SEO Basics: The Hilltop Algorithm

Hilltop

attrib(flickr/Storm Crypt)

When Larry Page and Sergey Brin founded the Google search engine, their core insight was implemented as the PageRank algorithm. Put simply, PageRank determines where a page should rank in the SERPs based on the PageRank of incoming links from other sites — it’s a recursive algorithm. The higher the PageRank, the greater the assumed authority of a particular site. That authority can then be combined with a keyword analysis of a page and that combination is then to devise a ranking of pages in response to a search query.

Thus, PageRank is a proxy measure of authority. Google algorithms weren’t, and still aren’t, for the most part, capable of determining whether a page is authoritative for a particular search query by looking at the page content. PageRank, as anyone who used early search engines knows, was an enormous improvement on previous efforts, but it is far from perfect, and it opened up opportunities for gaming the system with various link-building tactics.

PageRank also has another flaw. The determination of authority and the determination of query relevance are separate processes. PageRank determines an overall measure of authority, but not a measure of authority for a particular topic. First, relevant results are found based on a page’s content, and then those are ranked according to their perceived authority. The chink in the armor here is that a page can be topically relevant for a search query — i.e. contain relevant keywords and semantically related terms — and have a high PageRank, but may not be authoritative for the topic in question. This problem is especially noticeable for broad search terms.

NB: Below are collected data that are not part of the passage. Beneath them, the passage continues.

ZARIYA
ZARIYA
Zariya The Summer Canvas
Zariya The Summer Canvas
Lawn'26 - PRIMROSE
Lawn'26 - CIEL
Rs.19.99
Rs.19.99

For example, suppose I am a connoisseur of nonsense poetry, like Lewis Carroll’s Jabberwocky, and I have a site where I publish such poetry about my everyday experiences, including my work as an SEO. I’m a wonderful nonsense poet; my work is very popular, and has many incoming links from poetry sites with a high PageRank. Because my poems contain lots of SEO-related keywords, and a high PageRank, they would end up ranking well when people are searching for SEO tips, even though they aren’t at all relevant to those people.

The Hilltop Algorithm, developed by Krishna Bharat, and acquired by Google in 2004, implements a solution to this difficulty. Hilltop makes two assumptions. Firstly, that there are ‘Expert’ pages that contain a lot of links to the best resources on a topic without having a direct affiliation with those resources. Secondly, that there are Authority pages that many of the Expert pages will link to. Once a database of Expert pages has been built, Authority pages can be discovered, and it can be assumed that those pages, and the pages they link to are both authoritative and relevant to the query in question.

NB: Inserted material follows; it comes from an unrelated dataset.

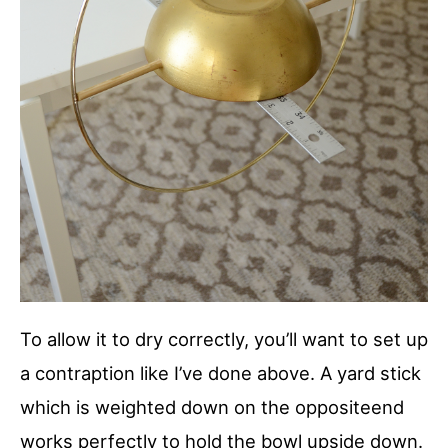
To allow it to dry correctly, you’ll want to set up
a contraption like I’ve done above. A yard stick
which is weighted down on the oppositeend
works perfectly to hold the bowl upside down.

In the case of our example, my nonsense poems might be considered Authority pages for nonsense poetry because they are linked to by lots of Expert pages on poetry, but they will no longer rank well for SEO terms, because Expert pages that link to lots of SEO resources and the Authority pages that those Expert pages link to will not include links to my poetry.

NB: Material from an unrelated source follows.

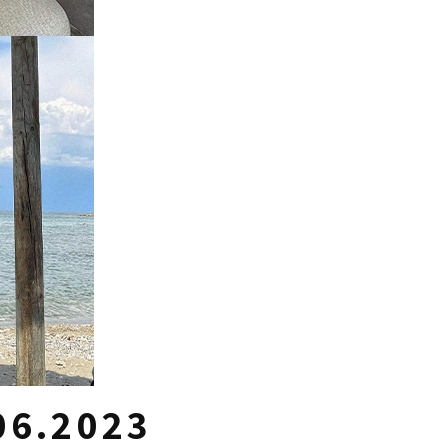
06.2023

Now, the Hilltop algorithm is has been in use for a decade, and I can imagine some of you out there shouting:’old news!’, and you’d be right. Google’s algorithms have moved on leaps and bounds in the intervening years, especially with Panda and Penguin, but, understanding Hilltop is instructive because it helps explain why some link-building strategies practiced by less than scrupulous SEOs are worthless.

Some SEOs like to pretend that ‘a link is a link is a link’, and will sell packages to unsuspecting businesses based on a claim that 1000 links put wherever they can be is a good SEO tactic. And some business people fall for this, because a rapidly growing number of incoming links is an impressive metric. However, as you can see from the above explanation, incoming links are not in any sense equal, and even links from high PageRank sites aren’t going to help a page in the SERPS if those sites are not topic relevant.